🤖 AI Summary
Existing RAG systems predominantly employ paragraph-level coarse-grained attribution, which compromises verifiability in long-document question answering. This work introduces ReClaim, the first framework to enable sentence-level fine-grained attribution, achieving per-sentence traceability through alternating generation of claims and their corresponding citations. Methodologically, ReClaim integrates instruction tuning, autoregressive interleaved decoding, and citation-aware decoding control within a RAG architecture to ensure precise, context-aware attribution. On long-document QA benchmarks, it achieves 90% citation accuracy—substantially outperforming state-of-the-art coarse-grained approaches—and demonstrates robustness and reliability in verifiable generation. The core contribution is the establishment of the first end-to-end verifiable generation paradigm that enforces strict claim–citation alignment, thereby advancing trustworthiness and interpretability in RAG-based systems.
📝 Abstract
Retrieval-Augmented Generation (RAG) has been widely adopted to enhance Large Language Models (LLMs) in knowledge-intensive tasks.

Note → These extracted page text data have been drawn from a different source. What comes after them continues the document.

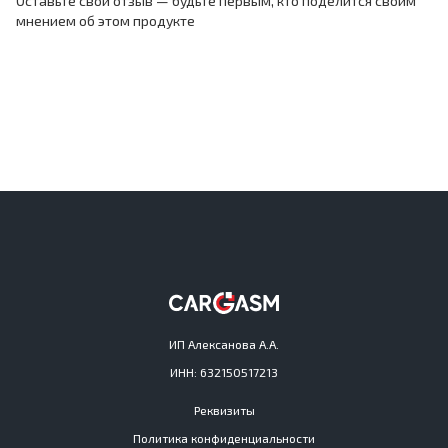
Оставьте свой отзыв — будьте первым, кто поделится своим
мнением об этом продукте
ИП Алексанова А.А.
ИНН: 632150517213
Реквизиты
Политика конфиденциальности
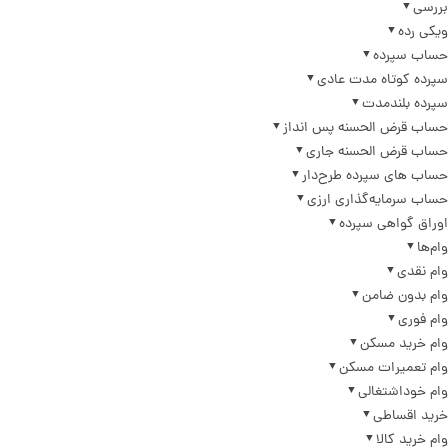
بررسی
ویکی رده
حساب سپرده
سپرده کوتاه مدت عادی
سپرده بلندمدت
حساب قرض الحسنه پس انداز
حساب قرض الحسنه جاری
حساب های سپرده طرح‌دار
حساب سرمایه‌گذاری ارزی
اوراق گواهی سپرده
وام‌ها
وام نقدی
وام بدون ضامن
وام فوری
وام خرید مسکن
وام تعمیرات مسکن
وام خوداشتغالی
خرید اقساطی
وام خرید کالا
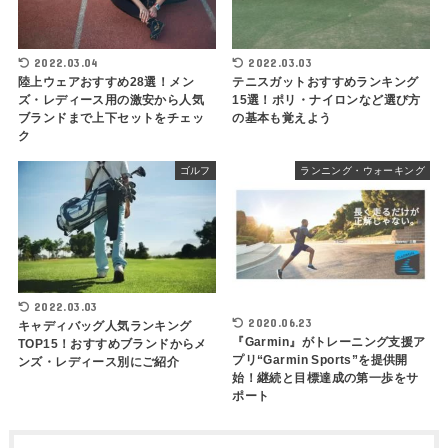
2022.03.04
2022.03.03
陸上ウェアおすすめ28選！メン
テニスガットおすすめランキング
ズ・レディース用の激安から人気
15選！ポリ・ナイロンなど選び方
ブランドまで上下セットをチェッ
の基本も覚えよう
ク
ゴルフ
ランニング・ウォーキング
2022.03.03
2020.06.23
キャディバッグ人気ランキング
『Garmin』がトレーニング支援ア
TOP15！おすすめブランドからメ
プリ“Garmin Sports”を提供開
ンズ・レディース別にご紹介
始！継続と目標達成の第一歩をサ
ポート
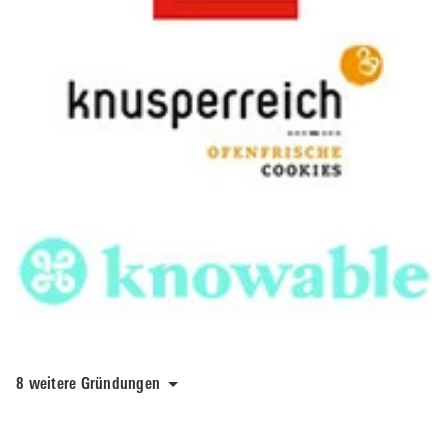
8 weitere Gründungen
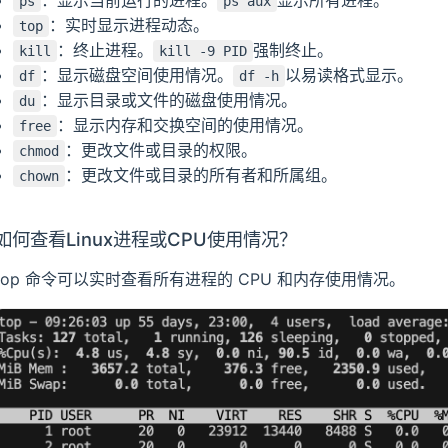
ps
ps aux
：实时显示进程动态。
top
：终止进程。
强制终止。
kill
kill -9 PID
：显示磁盘空间使用情况。
以易读格式显示。
df
df -h
：显示目录或文件的磁盘使用情况。
du
：显示内存和交换空间的使用情况。
free
：更改文件或目录的权限。
chmod
：更改文件或目录的所有者和所属组。
chown
如何查看Linux进程或CPU使用情况？
top 命令可以实时查看所有进程的 CPU 和内存使用情况。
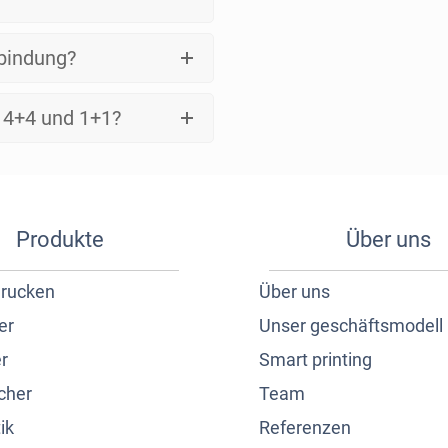
bindung?
 4+4 und 1+1?
Produkte
Über uns
drucken
Über uns
er
Unser geschäftsmodell
r
Smart printing
cher
Team
ik
Referenzen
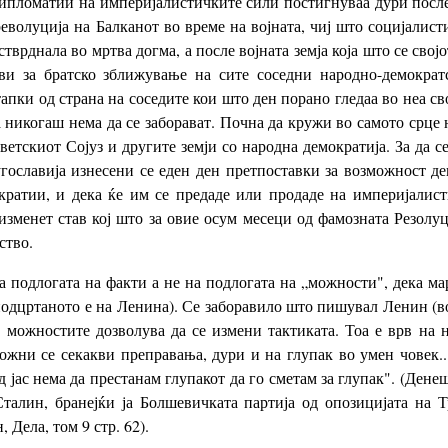
ипломатии на империјалистичките сили постигнуваа дури после
еволуција на Балканот во време на војната, чиј што социјалист
тврднала во мртва догма, а после војната земја која што се свој
ви за братско зближување на сите соседни народно-демократ
пки од страна на соседите кои што ден порано гледаа во неа свој 
а никогаш нема да се заборават. Почна да кружи во самото срце 
ветскиот Сојуз и другите земји со народна демократија. За да
гославија изнесени се еден ден претпоставки за возможност дек
ратии, и дека ќе им се предаде или продаде на империјалист
изменет став кој што за овие осум месеци од фамозната Резолуц
ство.
 подлогата на факти а не на подлогата на „можности", дека ма
одцртаното е на Ленина). Се заборавило што пишувал Ленин (в
а можностите дозволува да се измени тактиката. Тоа е врв на 
Можни се секакви преправања, дури и на глупак во умен човек..
д јас нема да престанам глупакот да го сметам за глупак". (Де
Сталин, бранејќи ја Болшевичката партија од опозицијата на 
 Дела, том 9 стр. 62).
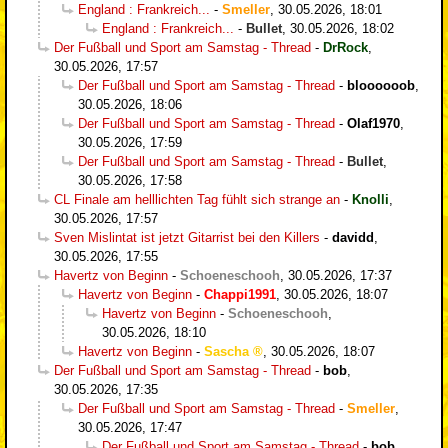
England : Frankreich...
-
Smeller
,
30.05.2026, 18:01
England : Frankreich...
-
Bullet
,
30.05.2026, 18:02
Der Fußball und Sport am Samstag - Thread
-
DrRock
,
30.05.2026, 17:57
Der Fußball und Sport am Samstag - Thread
-
bloooooob
,
30.05.2026, 18:06
Der Fußball und Sport am Samstag - Thread
-
Olaf1970
,
30.05.2026, 17:59
Der Fußball und Sport am Samstag - Thread
-
Bullet
,
30.05.2026, 17:58
CL Finale am helllichten Tag fühlt sich strange an
-
Knolli
,
30.05.2026, 17:57
Sven Mislintat ist jetzt Gitarrist bei den Killers
-
davidd
,
30.05.2026, 17:55
Havertz von Beginn
-
Schoeneschooh
,
30.05.2026, 17:37
Havertz von Beginn
-
Chappi1991
,
30.05.2026, 18:07
Havertz von Beginn
-
Schoeneschooh
,
30.05.2026, 18:10
Havertz von Beginn
-
Sascha
,
30.05.2026, 18:07
Der Fußball und Sport am Samstag - Thread
-
bob
,
30.05.2026, 17:35
Der Fußball und Sport am Samstag - Thread
-
Smeller
,
30.05.2026, 17:47
Der Fußball und Sport am Samstag - Thread
-
bob
,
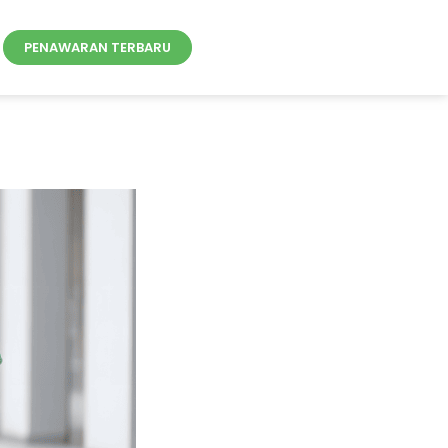
PENAWARAN TERBARU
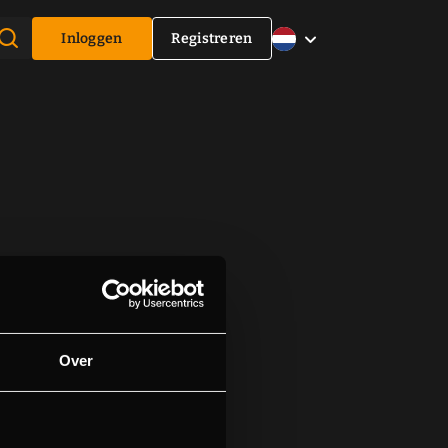
Inloggen
Registreren
Over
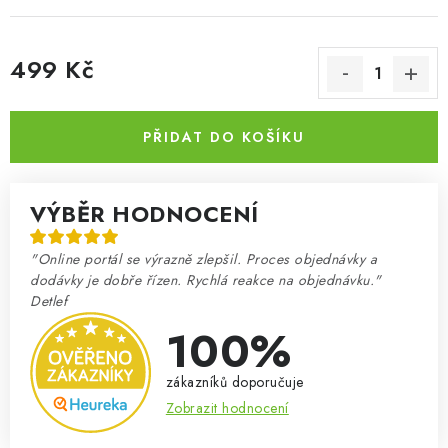
499 Kč
Měrná cena:
PŘIDAT DO KOŠÍKU
VÝBĚR HODNOCENÍ
"Online portál se výrazně zlepšil. Proces objednávky a
dodávky je dobře řízen. Rychlá reakce na objednávku."
Detlef
100%
zákazníků doporučuje
Zobrazit hodnocení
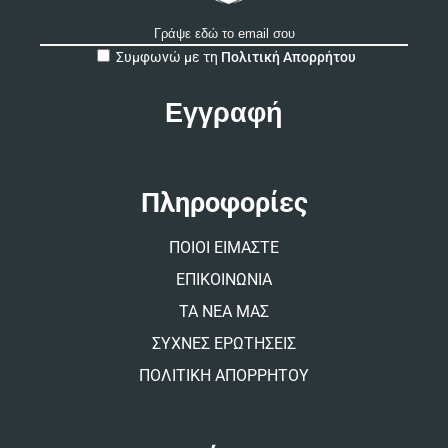
A
Συμφωνώ με τη
Πολιτική Απορρήτου
l
t
e
r
n
a
t
Πληροφορίες
i
v
ΠΟΙΟΙ ΕΙΜΑΣΤΕ
e
:
ΕΠΙΚΟΙΝΩΝΙΑ
ΤΑ ΝΕΑ ΜΑΣ
ΣΥΧΝΕΣ ΕΡΩΤΗΣΕΙΣ
ΠΟΛΙΤΙΚΗ ΑΠΟΡΡΗΤΟΥ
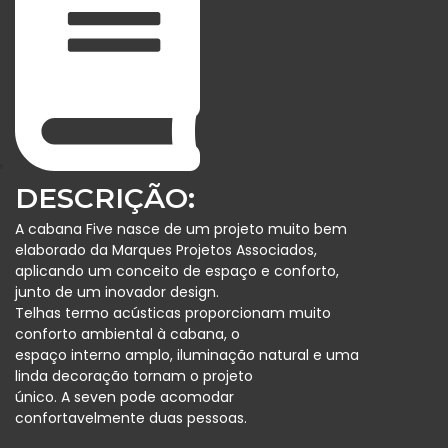
DESCRIÇÃO:
A cabana Five nasce de um projeto muito bem
elaborado da Marques Projetos Associados,
aplicando um conceito de espaço e conforto,
junto de um inovador design.
T
elhas termo acústicas proporcionam muito
conforto ambiental à cabana, o
espaço interno amplo, iluminação natural e uma
linda decoração tornam o projeto
único. A seven pode acomodar
confortavelmente duas pessoas.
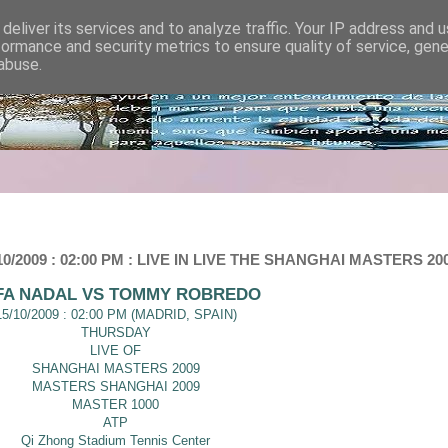
deliver its services and to analyze traffic. Your IP address and 
formance and security metrics to ensure quality of service, gen
abuse.
009 : 02:00 PM : LIVE IN LIVE THE SHANGHAI MASTERS 200
FA NADAL VS TOMMY ROBREDO
15/10/2009 : 02:00 PM (MADRID, SPAIN)
THURSDAY
LIVE OF
SHANGHAI MASTERS 2009
MASTERS SHANGHAI 2009
MASTER 1000
ATP
Qi Zhong Stadium Tennis Center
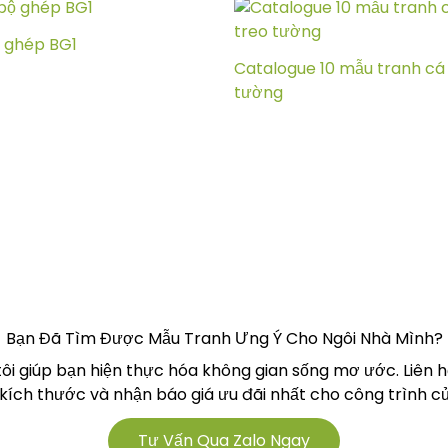
 ghép BG1
Catalogue 10 mẫu tranh cá 
tường
Bạn Đã Tìm Được Mẫu Tranh Ưng Ý Cho Ngôi Nhà Mình?
tôi giúp bạn hiện thực hóa không gian sống mơ ước. Liên 
 kích thước và nhận báo giá ưu đãi nhất cho công trình củ
Tư Vấn Qua Zalo Ngay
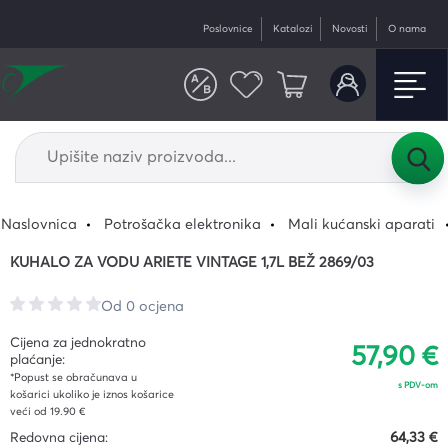
Poslovnice
Katalozi
Novosti
O nama
Naslovnica
Potrošačka elektronika
Mali kućanski aparati
KUHALO ZA VODU ARIETE VINTAGE 1,7L BEŽ 2869/03
Od 0 ocjena
Cijena za jednokratno
57,90 €
plaćanje:
*Popust se obračunava u
s PDV-om
košarici ukoliko je iznos košarice
veći od 19.90 €
Redovna cijena:
64,33 €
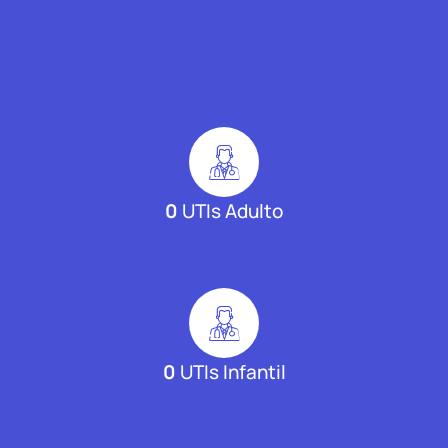
0
UTIs Adulto
0
UTIs Infantil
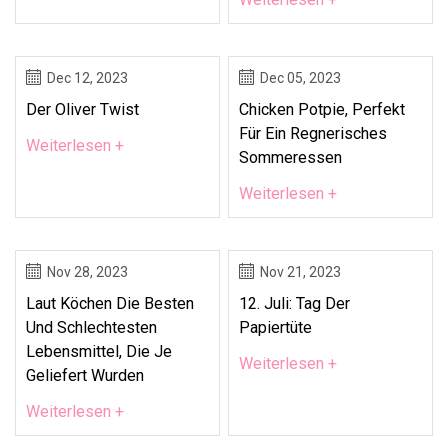
Dec 12, 2023
Dec 05, 2023
Der Oliver Twist
Chicken Potpie, Perfekt
Für Ein Regnerisches
Weiterlesen +
Sommeressen
Weiterlesen +
Nov 28, 2023
Nov 21, 2023
Laut Köchen Die Besten
12. Juli: Tag Der
Und Schlechtesten
Papiertüte
Lebensmittel, Die Je
Weiterlesen +
Geliefert Wurden
Weiterlesen +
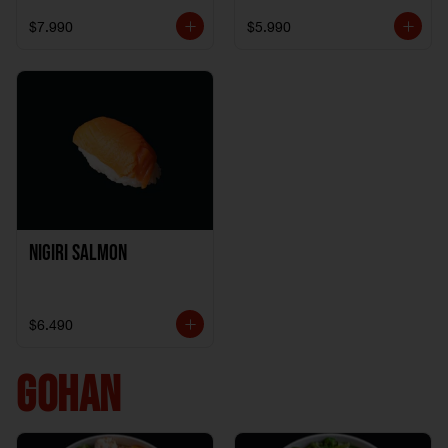
$7.990
$5.990
Nigiri Salmon
$6.490
GOHAN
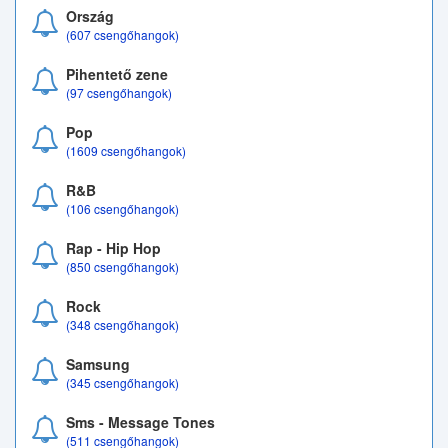
Ország
(607 csengőhangok)
Pihentető zene
(97 csengőhangok)
Pop
(1609 csengőhangok)
R&B
(106 csengőhangok)
Rap - Hip Hop
(850 csengőhangok)
Rock
(348 csengőhangok)
Samsung
(345 csengőhangok)
Sms - Message Tones
(511 csengőhangok)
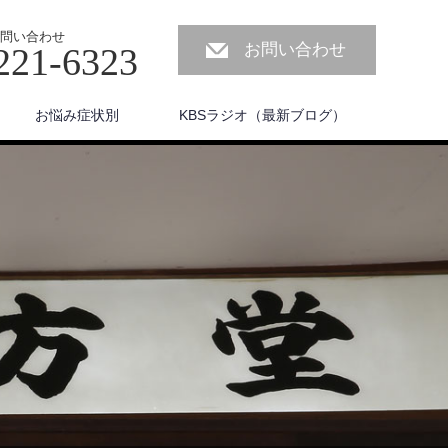
問い合わせ
お問い合わせ
221-6323
お悩み症状別
KBSラジオ（最新ブログ）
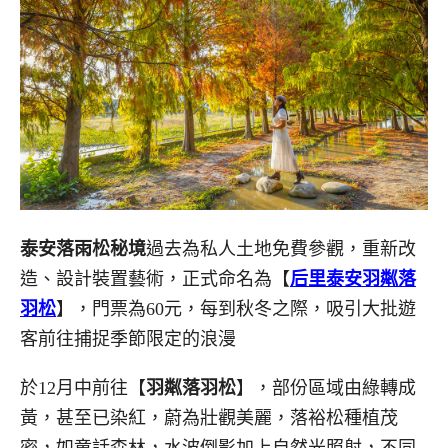
泰安落雨松秘境
過去為私人土地免費參觀，重新改
造、設計裝置藝術，正式命名為【
后里泰安羽粼落
羽松
】，門票為60元，每到秋冬之際，吸引大批遊
客前往捕捉季節限定的浪漫
於12月中前往【
羽粼落羽松
】，部份區域由綠轉成
黃，甚至已染紅，蔚為壯觀美麗，落裕松種植茂
密，如童話森林，水波倒影加上自然光照射，不同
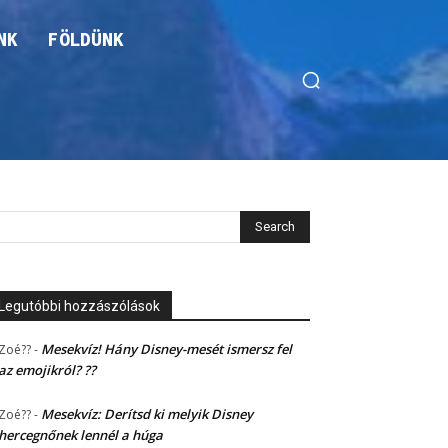
NK
FÖLDÜNK
Legutóbbi hozzászólások
Mesekvíz! Hány Disney-mesét ismersz fel
Zoé??
-
az emojikról? ??
Mesekvíz: Derítsd ki melyik Disney
Zoé??
-
hercegnőnek lennél a húga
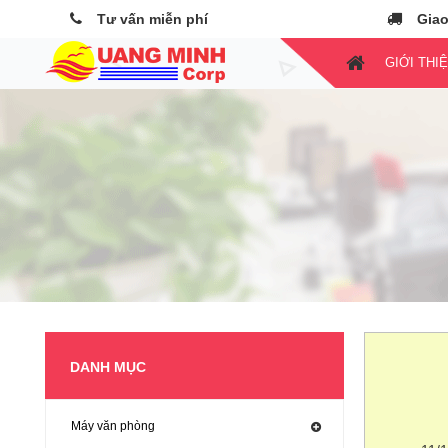
Tư vấn miễn phí
Giao
GIỚI THI
DANH MỤC
Máy văn phòng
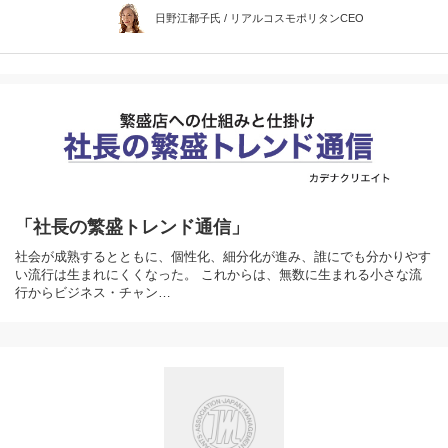
日野江都子氏 / リアルコスモポリタンCEO
「社長の繁盛トレンド通信」
社会が成熟するとともに、個性化、細分化が進み、誰にでも分かりやす
い流行は生まれにくくなった。 これからは、無数に生まれる小さな流
行からビジネス・チャン…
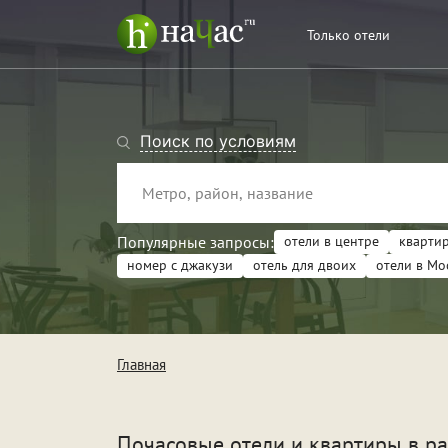
Только отели
Поиск по условиям
Популярные запросы:
отели в центре
квартир
номер с джакузи
отель для двоих
отели в Мо
Тип
Кв
Главная
От
Поводы
Св
Почасовые отели и квартиры в р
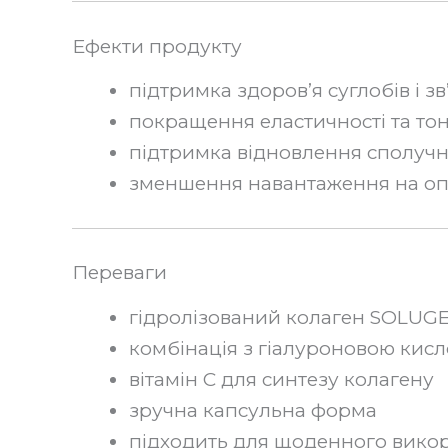
Ефекти продукту
підтримка здоров’я суглобів і зв
покращення еластичності та то
підтримка відновлення сполучн
зменшення навантаження на оп
Переваги
гідролізований колаген SOLUG
комбінація з гіалуроновою кис
вітамін C для синтезу колагену
зручна капсульна форма
підходить для щоденного вико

To enhance credibility and verifiability in RAG systems, Attributed Text Generation (ATG) is proposed, which provides citations to retrieval knowledge in LLM-generated responses. Prior methods mainly adopt coarse-grained attributions, with passage-level or paragraph-level references or citations, which fall short in verifiability. This paper proposes ReClaim (Refer&Claim), a fine-grained ATG method that alternates the generation of references and answers step by step. Different from previous coarse-grained attribution, ReClaim provides sentence-level citations in long-form question-answering tasks. With extensive experiments, we verify the effectiveness of ReClaim in extensive settings, achieving a citation accuracy rate of 90%.